When deciding whether or not to see You Instead you first have to decide if you are a movie fan, or a music fan. If you’re a movie fan then this will not appeal to you in the least, as a music fan however, particularly a music festival fan, you might just love it. If you happen to be in the unfortunate position of being both a movie and a music fan, then, flip a coin?
This contrast is seen right from the off as fictional two man band The Make are driven through the grounds at Scotland’s T in the Park while playing an acoustic version of their apparent smash hit You Instead. The song is pleasant enough, but then the band get out of the car and engage in a horribly awkward and weakly acted scene with smaller band The Dirty Pinks.
There is a lot of improv at work in this film, necessitated by the extremely tight shooting schedule which saw the entire film shot in just four days during last year’s T in the Park. The opening scene shows the actors still very uncomfortable with each other and their parts. The Make’s lead singer Adam (Treadaway) gets into an argument with The Dirty Pinks' lead singer Morello (Tena). Then an odd old man comes along and handcuffs them together before disappearing in a golf cart, leaving Adam and Morello stuck with each other to experience the festival.
You Instead is a bit of a rom-com so naturally the feuding couple begin to fall for each other, and this is where the movie falls down. Every possible cliché is mined as the couple overcome all odds, it’s almost as if they’re working through a checklist of things couples go through in movies. Rushing through all obstacles in such a short time frame however, leaves the impression of two incredibly fickle characters who make major decisions on a whim, so we could never possibly believe this couple will stay together, no matter how grandiose their eventual connection may be nor how cringe-inducing a speech Adam manages to come out with.
These are the movie failings however, as a music festival experience, You Instead does eventually find its feet. The actors grow more comfortable in their roles so they do begin to seem more natural; Tena becoming comfortable as the local musician experiencing a break while Treadaway starts to sneak in just the right amount of rock star affectations.
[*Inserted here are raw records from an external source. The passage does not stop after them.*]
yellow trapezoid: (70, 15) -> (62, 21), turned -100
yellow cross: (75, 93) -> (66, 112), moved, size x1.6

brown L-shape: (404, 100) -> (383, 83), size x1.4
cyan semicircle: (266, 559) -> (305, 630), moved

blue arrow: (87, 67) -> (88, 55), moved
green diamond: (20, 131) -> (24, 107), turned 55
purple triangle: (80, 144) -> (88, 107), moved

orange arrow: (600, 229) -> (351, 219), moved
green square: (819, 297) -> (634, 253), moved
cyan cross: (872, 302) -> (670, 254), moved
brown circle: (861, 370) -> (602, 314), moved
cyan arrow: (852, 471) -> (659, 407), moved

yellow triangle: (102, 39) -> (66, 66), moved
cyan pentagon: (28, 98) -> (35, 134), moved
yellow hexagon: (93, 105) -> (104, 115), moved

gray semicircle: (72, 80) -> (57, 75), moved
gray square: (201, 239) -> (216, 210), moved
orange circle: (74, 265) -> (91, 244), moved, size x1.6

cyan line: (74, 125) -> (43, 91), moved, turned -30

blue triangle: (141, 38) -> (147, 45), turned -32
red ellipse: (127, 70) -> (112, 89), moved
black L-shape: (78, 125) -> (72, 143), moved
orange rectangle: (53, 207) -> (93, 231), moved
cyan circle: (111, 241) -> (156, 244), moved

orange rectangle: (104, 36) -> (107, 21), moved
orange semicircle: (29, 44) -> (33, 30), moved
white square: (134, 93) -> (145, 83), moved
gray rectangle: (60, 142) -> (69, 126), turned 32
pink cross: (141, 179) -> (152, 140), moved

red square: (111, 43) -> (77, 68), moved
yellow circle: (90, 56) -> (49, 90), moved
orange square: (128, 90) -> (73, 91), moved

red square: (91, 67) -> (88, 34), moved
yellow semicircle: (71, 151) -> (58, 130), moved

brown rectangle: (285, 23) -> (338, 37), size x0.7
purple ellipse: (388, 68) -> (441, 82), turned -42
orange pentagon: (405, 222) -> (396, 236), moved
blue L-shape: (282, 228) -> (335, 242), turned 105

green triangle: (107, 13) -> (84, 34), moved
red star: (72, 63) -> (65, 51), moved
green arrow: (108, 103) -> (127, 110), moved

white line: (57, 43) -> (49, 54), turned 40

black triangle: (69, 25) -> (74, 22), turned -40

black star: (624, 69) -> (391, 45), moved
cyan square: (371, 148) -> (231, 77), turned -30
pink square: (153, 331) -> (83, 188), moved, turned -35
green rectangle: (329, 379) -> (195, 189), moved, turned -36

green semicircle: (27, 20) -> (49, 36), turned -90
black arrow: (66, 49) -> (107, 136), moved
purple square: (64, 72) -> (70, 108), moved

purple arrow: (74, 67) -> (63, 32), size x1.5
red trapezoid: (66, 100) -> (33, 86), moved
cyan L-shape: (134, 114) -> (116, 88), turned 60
It’s difficult to get past the initial bad impression of the acting but if you do manage to set it aside you can watch as they simply experience the festival, and everything it has to offer; music, lights, cheap refreshments and carnival attractions, mud-wrestling, random hook-ups, drunken foolishness and minor heartbreak. The film manages to capture a lot of the fun of a music festival while breezing past the more miserable elements such as losing friends with no phone batteries, uncomfortable tents, inescapable hangovers and still being covered in freezing mud 24 hours later.
The selection of music on display is excellent and even the songs composed for the film are of a high standard (I’ve been listening to the title track all week). You Instead is slightly less than a movie but more than a concert film, it will find a place in many music lovers’ DVD collections and might just attract a decent cinema audience too from people trying to hold on to some of their Electric Picnic experience, though it could have done with being released a week or so earlier to really maximise on that potential.